Aside from the most epic, this film got the lowkey-ish attention but screamed utmost perfection.
‘Drive my Car’, which has been adapted for the screen from a short story of the same name by Haruki Murakami is about the story of tracking the roads of two individuals—the rider and one chauffeur. This is an epic drama film co-written and directed by Ryusuke Hamaguchi.
Language and Style
While many of Japanese literary fans can argue that the film heavily relies on Haruki Murakami’s doing, the director still provided the best to stand on its own spine. One of its languages and context was interpreted in Anton Chekov’s “Uncle Vanya”. The play’s titular character is Kafuku’s signature role as an actor, and most of the film focusses on a production he’s been brought to Hiroshima to direct, two years after his wife’s death. It’s a play he literally knows by heart—not just his role, but those of every character. While being driven the hour to and from the theatre every day, Kafuku listens to a tape of the play, recorded for him by his late wife, Oto (Reika Kirishima), in which Vanya’s lines are left out; he supplies them from the back seat. This preparation is part of the Kafuku method. “The flow of the entire play,” he explains to his driver, Misaki Watari (Toko Miura), “has to be memorized.”
Later on, Director Hamaguchi realized the power and impact of those words based from Chekov.
Hamaguchi’s simple composition is slow-paced. Yet, this slow pace is not without function. It allows him to translate moments in mundane visual poetry and that’s what makes it freaking good to deal with. It does not only reveal the mundane poetry of enunciating signifiers, the erotic flavor of our utterances – an erotism hiding in the rhythm of one’s speech as well as in the signified of the chosen signifiers, but also the impact of the unsaid, the deceptive nature of our own ego – a flight into blindness, and that what speaks through signifiers but remains unheard.
The film’s cinematography
Beyond the storytelling, the production also paid careful attention to the film’s cinematography. Director of Photography Hidetoshi Shinomiya and Lighting Director Daiki Takai JSL took the challenge of transforming this multi-layered narrative into purposefully captured images with the aid of ARRI’s ALEXA Mini, Ultra Prime lenses, and M-Series lights.
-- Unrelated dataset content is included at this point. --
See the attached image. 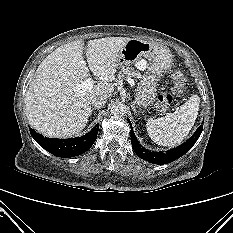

At the beginning of the film, when Oto was telling her story, you could only see a silhouette of her naked figure but not her face. This detail was deliberate to give the audience a sense of enigma and room to imagine who the character was and what she could be hiding behind her voice. The dialogue and images constantly contradicted one another, which was the director’s theme throughout the film. To add more to the mystery, Shinomiya opted to shoot in cooler blue tones, taking inspiration from the films of Portuguese cinematographer Eduardo Serra and French director Claude Chabrol.
As you can see throughout the movie, they did not make complicated shooting style and colors because their goal was to make it look so simple.
“Our goal was to reflect what the characters were genuinely feeling at that moment.” explains Shinomiya.
With a lot of car scenes and roads on the go, they made sure that it explores and versatility and fun even if their space was very complex.
“Every part of it was intricately designed to give the audience time to think and be curious about what was going on inside the car before anything was revealed.” Shinomiya added.
CONCLUSION
Hamaguchi’s ‘Drive My Car’ in short, is a meditative and intimate masterpiece. It is a narrative unlike any other. With an exquisitely layered but challenging intertextuality, the director elegantly underlines the ease by which a subject deceives himself – hides within his safe deceptive ego, how destructive one’s deafness for the other’s subjectivity and desire can be.
It is also an epitome of using simple keys to bring masterpiece yet being understood by the eyes and the ears of the many.
Despite the challenges of a limited budget, ‘Drive My Car’ has gone on to get hundreds of awards and nominations, proving that the formula for a successful film can be as simple as a great story, a dedicated team, and reliable equipment.
“Drive My Car” is currently streaming on HBO Max.